• [TASK MATERIAL]:
★ ★ ★ ★ ★

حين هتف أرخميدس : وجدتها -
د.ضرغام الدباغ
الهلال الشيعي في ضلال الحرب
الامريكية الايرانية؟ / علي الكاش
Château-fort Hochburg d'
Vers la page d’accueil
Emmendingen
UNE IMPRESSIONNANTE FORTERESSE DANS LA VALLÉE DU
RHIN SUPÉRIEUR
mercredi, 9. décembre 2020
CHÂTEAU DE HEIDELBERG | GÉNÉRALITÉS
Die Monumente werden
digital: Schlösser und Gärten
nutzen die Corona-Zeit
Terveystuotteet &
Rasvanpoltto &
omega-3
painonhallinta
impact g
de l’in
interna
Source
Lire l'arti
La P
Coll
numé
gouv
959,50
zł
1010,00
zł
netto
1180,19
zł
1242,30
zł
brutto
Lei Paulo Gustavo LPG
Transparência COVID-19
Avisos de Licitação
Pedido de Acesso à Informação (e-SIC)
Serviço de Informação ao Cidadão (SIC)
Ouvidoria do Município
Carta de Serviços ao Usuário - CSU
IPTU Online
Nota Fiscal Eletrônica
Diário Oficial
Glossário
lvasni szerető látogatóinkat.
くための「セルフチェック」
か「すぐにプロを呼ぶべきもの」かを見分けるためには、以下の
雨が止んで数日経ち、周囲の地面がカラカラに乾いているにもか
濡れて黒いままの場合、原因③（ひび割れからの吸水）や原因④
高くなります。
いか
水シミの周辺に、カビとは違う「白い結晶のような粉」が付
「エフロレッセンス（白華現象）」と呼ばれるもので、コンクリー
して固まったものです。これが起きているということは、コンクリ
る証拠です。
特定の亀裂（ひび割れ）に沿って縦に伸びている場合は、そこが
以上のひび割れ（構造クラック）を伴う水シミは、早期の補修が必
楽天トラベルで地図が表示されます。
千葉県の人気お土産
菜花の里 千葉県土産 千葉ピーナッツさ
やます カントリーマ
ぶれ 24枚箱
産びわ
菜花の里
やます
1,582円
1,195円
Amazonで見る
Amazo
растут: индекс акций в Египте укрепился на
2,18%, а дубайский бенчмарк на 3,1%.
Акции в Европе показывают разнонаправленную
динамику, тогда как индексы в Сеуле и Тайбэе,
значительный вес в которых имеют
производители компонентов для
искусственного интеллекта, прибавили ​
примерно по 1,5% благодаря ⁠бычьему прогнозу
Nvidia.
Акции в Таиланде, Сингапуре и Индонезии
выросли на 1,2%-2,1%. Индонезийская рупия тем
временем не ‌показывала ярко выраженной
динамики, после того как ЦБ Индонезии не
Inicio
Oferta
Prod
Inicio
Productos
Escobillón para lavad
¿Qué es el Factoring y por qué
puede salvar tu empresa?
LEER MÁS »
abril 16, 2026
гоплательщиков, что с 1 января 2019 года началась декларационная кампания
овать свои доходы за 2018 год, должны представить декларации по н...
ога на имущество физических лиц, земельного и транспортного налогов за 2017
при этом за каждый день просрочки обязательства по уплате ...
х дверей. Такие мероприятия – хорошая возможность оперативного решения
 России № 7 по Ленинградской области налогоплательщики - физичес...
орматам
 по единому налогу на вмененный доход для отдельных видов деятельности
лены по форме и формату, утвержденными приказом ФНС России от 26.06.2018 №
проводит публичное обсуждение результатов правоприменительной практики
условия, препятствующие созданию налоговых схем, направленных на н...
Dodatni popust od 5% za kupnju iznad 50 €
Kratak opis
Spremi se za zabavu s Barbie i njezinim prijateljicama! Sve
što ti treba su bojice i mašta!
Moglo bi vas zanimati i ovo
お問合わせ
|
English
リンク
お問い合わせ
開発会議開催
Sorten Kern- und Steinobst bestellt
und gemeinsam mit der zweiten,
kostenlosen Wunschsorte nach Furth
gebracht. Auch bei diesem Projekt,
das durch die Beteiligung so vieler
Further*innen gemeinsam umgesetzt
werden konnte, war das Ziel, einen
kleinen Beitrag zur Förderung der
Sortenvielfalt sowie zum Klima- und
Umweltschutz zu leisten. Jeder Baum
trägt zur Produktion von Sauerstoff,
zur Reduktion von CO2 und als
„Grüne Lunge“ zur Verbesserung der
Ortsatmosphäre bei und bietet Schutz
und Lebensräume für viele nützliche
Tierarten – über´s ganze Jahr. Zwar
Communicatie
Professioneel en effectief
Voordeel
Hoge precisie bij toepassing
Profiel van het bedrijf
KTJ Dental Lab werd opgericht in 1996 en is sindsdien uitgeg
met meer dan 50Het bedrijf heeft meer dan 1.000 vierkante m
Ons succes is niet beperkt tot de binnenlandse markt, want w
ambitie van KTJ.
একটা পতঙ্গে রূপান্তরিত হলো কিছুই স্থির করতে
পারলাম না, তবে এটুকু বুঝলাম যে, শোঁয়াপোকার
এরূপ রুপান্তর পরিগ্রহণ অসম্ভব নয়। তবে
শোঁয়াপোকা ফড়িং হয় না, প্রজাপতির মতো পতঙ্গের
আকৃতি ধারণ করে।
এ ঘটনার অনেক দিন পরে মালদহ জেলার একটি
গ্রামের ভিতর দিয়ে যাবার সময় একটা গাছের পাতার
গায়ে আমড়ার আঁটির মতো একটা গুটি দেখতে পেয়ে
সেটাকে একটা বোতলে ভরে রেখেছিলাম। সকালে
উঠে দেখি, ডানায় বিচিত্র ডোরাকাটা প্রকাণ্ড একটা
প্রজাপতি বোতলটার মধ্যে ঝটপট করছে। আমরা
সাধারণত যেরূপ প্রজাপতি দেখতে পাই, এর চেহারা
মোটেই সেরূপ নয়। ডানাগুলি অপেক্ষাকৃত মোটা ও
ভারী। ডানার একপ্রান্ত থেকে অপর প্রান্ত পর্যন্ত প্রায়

★ ★ ★ ★ ★

• [DESCRIPTION OF THE TASK]:
Output the lines above between the one holding "Serviço de Informação ao Cidadão (SIC)" and the one holding "овать свои доходы", inclusive, with nothing before or after them.

• [SOLUTION TO THIS TASK]:
Serviço de Informação ao Cidadão (SIC)
Ouvidoria do Município
Carta de Serviços ao Usuário - CSU
IPTU Online
Nota Fiscal Eletrônica
Diário Oficial
Glossário
lvasni szerető látogatóinkat.
くための「セルフチェック」
か「すぐにプロを呼ぶべきもの」かを見分けるためには、以下の
雨が止んで数日経ち、周囲の地面がカラカラに乾いているにもか
濡れて黒いままの場合、原因③（ひび割れからの吸水）や原因④
高くなります。
いか
水シミの周辺に、カビとは違う「白い結晶のような粉」が付
「エフロレッセンス（白華現象）」と呼ばれるもので、コンクリー
して固まったものです。これが起きているということは、コンクリ
る証拠です。
特定の亀裂（ひび割れ）に沿って縦に伸びている場合は、そこが
以上のひび割れ（構造クラック）を伴う水シミは、早期の補修が必
楽天トラベルで地図が表示されます。
千葉県の人気お土産
菜花の里 千葉県土産 千葉ピーナッツさ
やます カントリーマ
ぶれ 24枚箱
産びわ
菜花の里
やます
1,582円
1,195円
Amazonで見る
Amazo
растут: индекс акций в Египте укрепился на
2,18%, а дубайский бенчмарк на 3,1%.
Акции в Европе показывают разнонаправленную
динамику, тогда как индексы в Сеуле и Тайбэе,
значительный вес в которых имеют
производители компонентов для
искусственного интеллекта, прибавили ​
примерно по 1,5% благодаря ⁠бычьему прогнозу
Nvidia.
Акции в Таиланде, Сингапуре и Индонезии
выросли на 1,2%-2,1%. Индонезийская рупия тем
временем не ‌показывала ярко выраженной
динамики, после того как ЦБ Индонезии не
Inicio
Oferta
Prod
Inicio
Productos
Escobillón para lavad
¿Qué es el Factoring y por qué
puede salvar tu empresa?
LEER MÁS »
abril 16, 2026
гоплательщиков, что с 1 января 2019 года началась декларационная кампания
овать свои доходы за 2018 год, должны представить декларации по н...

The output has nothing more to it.